> [Dataset entries]
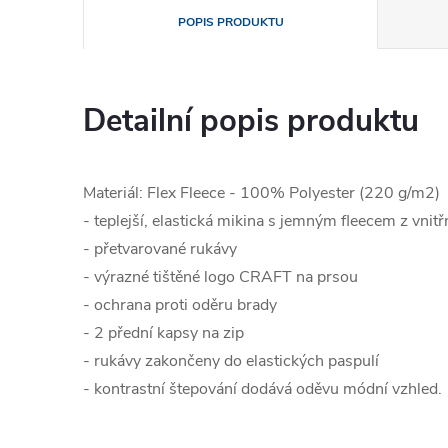
POPIS PRODUKTU
Detailní popis produktu
Materiál: Flex Fleece - 100% Polyester (220 g/m2)
- teplejší, elastická mikina s jemným fleecem z vnitř
- přetvarované rukávy
- výrazné tištěné logo CRAFT na prsou
- ochrana proti oděru brady
- 2 přední kapsy na zip
- rukávy zakončeny do elastických paspulí
- kontrastní štepování dodává oděvu módní vzhled.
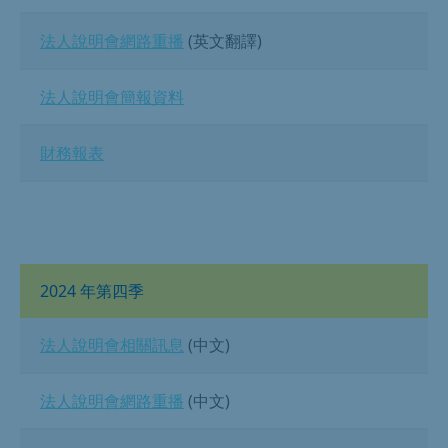
法人說明會網路重播
(英文翻譯)
法人說明會簡報資料
財務報表
2024 年第四季
法人說明會相關訊息
(中文)
法人說明會網路重播
(中文)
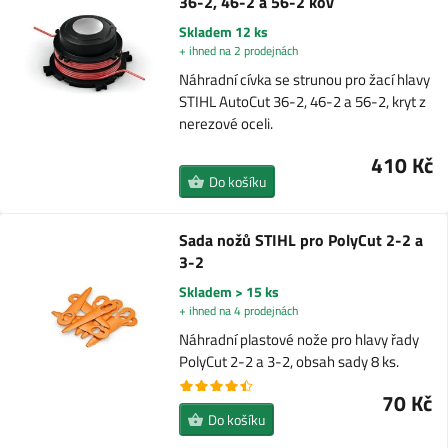
36-2, 46-2 a 56-2 kov
Skladem 12 ks
+ ihned na 2 prodejnách
Náhradní cívka se strunou pro žací hlavy
STIHL AutoCut 36-2, 46-2 a 56-2, kryt z
nerezové oceli.
410 Kč
Do košíku
Sada nožů STIHL pro PolyCut 2-2 a
3-2
Skladem > 15 ks
+ ihned na 4 prodejnách
Náhradní plastové nože pro hlavy řady
PolyCut 2-2 a 3-2, obsah sady 8 ks.
70 Kč
Do košíku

> [WHAT THE TASK REQUIRES] Output the records above verbatim. Pictures stay out.

> [EXERCISE SOLUTION]
POPIS PRODUKTU
Detailní popis produktu
Materiál: Flex Fleece - 100% Polyester (220 g/m2)
- teplejší, elastická mikina s jemným fleecem z vnitř
- přetvarované rukávy
- výrazné tištěné logo CRAFT na prsou
- ochrana proti oděru brady
- 2 přední kapsy na zip
- rukávy zakončeny do elastických paspulí
- kontrastní štepování dodává oděvu módní vzhled.
法人說明會網路重播
(英文翻譯)
法人說明會簡報資料
財務報表
2024 年第四季
法人說明會相關訊息
(中文)
法人說明會網路重播
(中文)
36-2, 46-2 a 56-2 kov
Skladem 12 ks
+ ihned na 2 prodejnách
Náhradní cívka se strunou pro žací hlavy
STIHL AutoCut 36-2, 46-2 a 56-2, kryt z
nerezové oceli.
410 Kč
Do košíku
Sada nožů STIHL pro PolyCut 2-2 a
3-2
Skladem > 15 ks
+ ihned na 4 prodejnách
Náhradní plastové nože pro hlavy řady
PolyCut 2-2 a 3-2, obsah sady 8 ks.
70 Kč
Do košíku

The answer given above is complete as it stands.